= Callow, Derbyshire =

Village and civil parish in Derbyshire, England

Callow parish highlighted within Derbyshire

Callow is a village and a civil parish in the Derbyshire Dales District, in the English county of Derbyshire. At the 2011 Census the population of the civil parish was less than 100. Details are included in the civil parish of Kirk Ireton. It is near the small town of Wirksworth and the reservoir Carsington Water.

Callow is recorded as Caldelawe in 1086 as having two carucate of land as a berewick (supporting farm) of nearby Wirksworth. Callow Hall (not to be confused with Callow Hall at Ashbourne) is a moated site with a seventeenth-century gritstone double-bayed main farmhouse building constructed over a thirteenth-century undercroft.

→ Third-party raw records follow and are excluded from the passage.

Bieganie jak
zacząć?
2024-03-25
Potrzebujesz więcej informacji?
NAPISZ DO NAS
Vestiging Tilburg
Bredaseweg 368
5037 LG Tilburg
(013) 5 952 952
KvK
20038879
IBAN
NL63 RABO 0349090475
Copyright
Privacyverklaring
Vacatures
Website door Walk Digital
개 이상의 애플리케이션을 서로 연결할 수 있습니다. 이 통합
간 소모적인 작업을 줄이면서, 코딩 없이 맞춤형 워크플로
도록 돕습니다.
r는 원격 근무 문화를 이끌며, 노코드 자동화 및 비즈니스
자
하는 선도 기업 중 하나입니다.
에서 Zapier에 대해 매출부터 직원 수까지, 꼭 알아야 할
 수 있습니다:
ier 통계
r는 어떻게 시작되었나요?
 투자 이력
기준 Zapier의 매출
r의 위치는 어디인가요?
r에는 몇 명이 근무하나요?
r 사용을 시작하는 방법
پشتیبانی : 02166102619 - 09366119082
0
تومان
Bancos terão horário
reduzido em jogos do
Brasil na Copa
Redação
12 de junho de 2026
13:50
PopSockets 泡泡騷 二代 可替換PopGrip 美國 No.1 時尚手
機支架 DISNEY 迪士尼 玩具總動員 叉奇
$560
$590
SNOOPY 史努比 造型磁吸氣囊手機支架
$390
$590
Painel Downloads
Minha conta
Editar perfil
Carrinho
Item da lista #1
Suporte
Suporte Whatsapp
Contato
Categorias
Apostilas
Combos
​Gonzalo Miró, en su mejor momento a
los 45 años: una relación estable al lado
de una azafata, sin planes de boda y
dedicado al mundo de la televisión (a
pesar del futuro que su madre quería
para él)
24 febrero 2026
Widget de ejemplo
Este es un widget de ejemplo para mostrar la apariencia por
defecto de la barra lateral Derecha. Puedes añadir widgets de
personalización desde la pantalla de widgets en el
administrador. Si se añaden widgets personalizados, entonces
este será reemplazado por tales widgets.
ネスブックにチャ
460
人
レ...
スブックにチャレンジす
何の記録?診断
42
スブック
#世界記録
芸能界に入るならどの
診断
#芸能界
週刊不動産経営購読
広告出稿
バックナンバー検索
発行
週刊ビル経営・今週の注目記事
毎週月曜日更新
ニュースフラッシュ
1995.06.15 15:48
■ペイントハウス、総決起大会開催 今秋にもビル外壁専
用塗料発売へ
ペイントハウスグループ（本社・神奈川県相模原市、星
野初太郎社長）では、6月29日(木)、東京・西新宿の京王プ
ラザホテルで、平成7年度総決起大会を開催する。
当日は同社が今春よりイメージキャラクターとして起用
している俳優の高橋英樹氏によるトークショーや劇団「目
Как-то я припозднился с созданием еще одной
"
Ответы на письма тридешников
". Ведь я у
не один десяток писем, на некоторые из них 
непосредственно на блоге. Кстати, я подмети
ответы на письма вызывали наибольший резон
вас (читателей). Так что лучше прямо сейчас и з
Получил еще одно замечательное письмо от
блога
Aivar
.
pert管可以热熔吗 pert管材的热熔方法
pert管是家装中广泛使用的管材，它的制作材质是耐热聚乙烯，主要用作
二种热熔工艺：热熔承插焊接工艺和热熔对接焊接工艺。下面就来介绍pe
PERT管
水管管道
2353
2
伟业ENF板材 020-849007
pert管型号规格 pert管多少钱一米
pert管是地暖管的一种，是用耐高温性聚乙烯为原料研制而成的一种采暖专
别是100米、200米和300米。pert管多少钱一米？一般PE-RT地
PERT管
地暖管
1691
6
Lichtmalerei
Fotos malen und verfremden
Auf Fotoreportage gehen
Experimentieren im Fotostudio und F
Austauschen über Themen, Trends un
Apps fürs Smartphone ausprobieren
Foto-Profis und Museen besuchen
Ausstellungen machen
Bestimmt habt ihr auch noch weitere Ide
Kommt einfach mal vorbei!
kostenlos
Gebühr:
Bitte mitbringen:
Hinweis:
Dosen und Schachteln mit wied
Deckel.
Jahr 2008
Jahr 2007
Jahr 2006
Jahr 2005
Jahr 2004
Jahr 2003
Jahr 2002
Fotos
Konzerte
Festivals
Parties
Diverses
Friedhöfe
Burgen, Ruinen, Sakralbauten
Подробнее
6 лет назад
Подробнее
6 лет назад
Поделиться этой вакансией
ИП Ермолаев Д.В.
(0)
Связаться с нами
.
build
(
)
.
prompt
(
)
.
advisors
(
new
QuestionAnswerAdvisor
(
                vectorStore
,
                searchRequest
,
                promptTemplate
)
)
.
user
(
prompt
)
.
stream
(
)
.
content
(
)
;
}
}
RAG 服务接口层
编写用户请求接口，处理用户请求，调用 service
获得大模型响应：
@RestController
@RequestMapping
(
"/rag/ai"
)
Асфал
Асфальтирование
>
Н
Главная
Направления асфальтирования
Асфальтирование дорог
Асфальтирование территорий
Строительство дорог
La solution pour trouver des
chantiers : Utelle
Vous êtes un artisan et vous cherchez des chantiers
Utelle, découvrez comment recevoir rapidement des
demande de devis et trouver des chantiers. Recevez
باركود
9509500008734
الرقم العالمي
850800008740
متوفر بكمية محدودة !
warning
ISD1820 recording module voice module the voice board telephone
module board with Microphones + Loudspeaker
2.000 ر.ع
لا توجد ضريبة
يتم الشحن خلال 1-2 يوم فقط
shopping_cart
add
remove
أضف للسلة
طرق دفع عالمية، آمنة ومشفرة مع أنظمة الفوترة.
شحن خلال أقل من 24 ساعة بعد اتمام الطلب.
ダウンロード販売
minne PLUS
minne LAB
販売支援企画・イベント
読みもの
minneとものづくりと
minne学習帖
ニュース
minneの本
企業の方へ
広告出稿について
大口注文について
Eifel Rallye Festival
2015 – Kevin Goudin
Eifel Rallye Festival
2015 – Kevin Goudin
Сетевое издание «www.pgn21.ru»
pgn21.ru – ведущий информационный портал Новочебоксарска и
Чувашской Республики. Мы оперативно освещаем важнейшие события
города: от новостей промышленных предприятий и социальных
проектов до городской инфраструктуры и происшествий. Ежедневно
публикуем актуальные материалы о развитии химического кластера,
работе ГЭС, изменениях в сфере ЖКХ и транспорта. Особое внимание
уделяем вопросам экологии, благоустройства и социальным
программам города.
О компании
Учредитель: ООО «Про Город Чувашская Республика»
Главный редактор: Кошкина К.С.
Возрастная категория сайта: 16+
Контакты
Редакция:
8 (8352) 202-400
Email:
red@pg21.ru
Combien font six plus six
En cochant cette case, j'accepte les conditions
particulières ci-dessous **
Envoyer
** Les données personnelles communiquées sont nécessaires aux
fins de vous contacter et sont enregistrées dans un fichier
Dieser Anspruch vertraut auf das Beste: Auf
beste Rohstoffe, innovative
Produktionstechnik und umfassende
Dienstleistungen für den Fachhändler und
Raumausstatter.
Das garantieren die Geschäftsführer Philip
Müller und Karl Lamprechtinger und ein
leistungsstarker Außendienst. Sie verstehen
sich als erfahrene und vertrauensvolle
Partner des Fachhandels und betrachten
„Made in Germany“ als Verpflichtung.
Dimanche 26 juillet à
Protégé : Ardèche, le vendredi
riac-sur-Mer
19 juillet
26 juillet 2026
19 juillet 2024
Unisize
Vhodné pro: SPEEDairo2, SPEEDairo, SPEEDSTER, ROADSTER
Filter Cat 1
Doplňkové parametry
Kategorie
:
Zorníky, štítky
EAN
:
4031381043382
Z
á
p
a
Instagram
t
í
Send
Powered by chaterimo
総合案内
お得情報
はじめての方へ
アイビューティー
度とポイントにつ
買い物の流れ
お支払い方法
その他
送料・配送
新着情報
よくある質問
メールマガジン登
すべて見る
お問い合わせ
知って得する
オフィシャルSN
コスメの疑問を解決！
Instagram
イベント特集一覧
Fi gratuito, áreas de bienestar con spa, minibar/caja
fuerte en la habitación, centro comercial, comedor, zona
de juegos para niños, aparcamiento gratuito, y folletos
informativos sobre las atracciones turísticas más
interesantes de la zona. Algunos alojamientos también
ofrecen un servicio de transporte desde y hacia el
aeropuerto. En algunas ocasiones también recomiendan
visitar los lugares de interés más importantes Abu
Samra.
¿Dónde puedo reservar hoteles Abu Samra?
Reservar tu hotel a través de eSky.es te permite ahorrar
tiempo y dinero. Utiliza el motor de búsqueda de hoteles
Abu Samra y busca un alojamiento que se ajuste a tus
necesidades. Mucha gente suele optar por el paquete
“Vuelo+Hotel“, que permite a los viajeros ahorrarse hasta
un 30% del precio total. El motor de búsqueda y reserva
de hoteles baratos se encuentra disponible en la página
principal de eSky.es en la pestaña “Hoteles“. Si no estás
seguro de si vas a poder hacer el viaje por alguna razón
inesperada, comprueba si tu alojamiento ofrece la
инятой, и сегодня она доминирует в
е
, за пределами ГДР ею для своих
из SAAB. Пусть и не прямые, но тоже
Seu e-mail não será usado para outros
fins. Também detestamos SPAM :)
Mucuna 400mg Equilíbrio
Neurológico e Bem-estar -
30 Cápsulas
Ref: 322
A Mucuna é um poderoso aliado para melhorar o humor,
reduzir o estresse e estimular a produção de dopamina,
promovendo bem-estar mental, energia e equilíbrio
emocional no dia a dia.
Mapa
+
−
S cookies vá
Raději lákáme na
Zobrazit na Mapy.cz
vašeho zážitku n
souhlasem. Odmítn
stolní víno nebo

Callow was one of the manors of the Duchy of Lancaster in the Middle Ages and was involved in a dispute between the Duchy and the Stathams of Morley, who had a tenancy at Callow. "30 mares, 30 Ox, 30 cows and 20 bullocks worth 100 marks were taken from Duchy of Lancaster lands at Morley, Callow and Wirksworth and (the Stathams) cut down John of Gaunt’s trees to the value of £100, dug in his mine, assaulted his free tenants and serfs, destroyed their tenements and practiced such oppressions at Ralph Statham’s court that many of his (John of Gaunts) tenants had left". Ralph Statham died on 13 June 1380 but his sons carried on their feud with the Duchy. On 20 June 1381 Philip of Okeover, one of John of Gaunt's knights with his retainers, struck back at the Stathams with an attack on their lands at Callow. This feud continued in an on-off kind of way throughout the 1380s, as it is recorded again, in 1387.

Callow was also one of the lead ore producing manors close to Wirksworth and in 1822 lead miners sinking a shaft at the Dream Mine, on Stainsborough Hill at Callow, discovered the remains of a prehistoric woolly rhinoceros.